▼

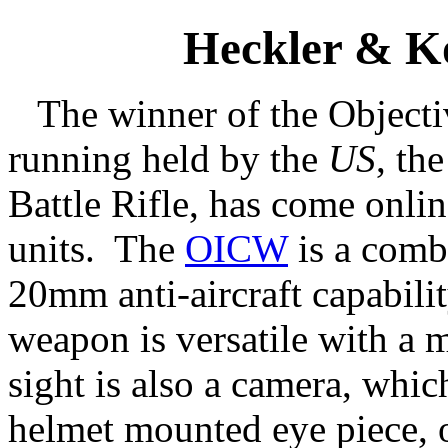
Heckler & 
The winner of the Object
running held by the
US
, th
Battle Rifle, has come onlin
units. The
OICW
is a comb
20mm anti-aircraft capabil
weapon is versatile with a 
sight is also a camera, which
helmet mounted eye piece,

▲

EXERCISE DIRECTIONS
Images are to be excluded, and each record above written out word for word.

OUTPUT BELOW
Heckler & 
The winner of the Object
running held by the
US
, th
Battle Rifle, has come onlin
units. The
OICW
is a comb
20mm anti-aircraft capabil
weapon is versatile with a 
sight is also a camera, which
helmet mounted eye piece,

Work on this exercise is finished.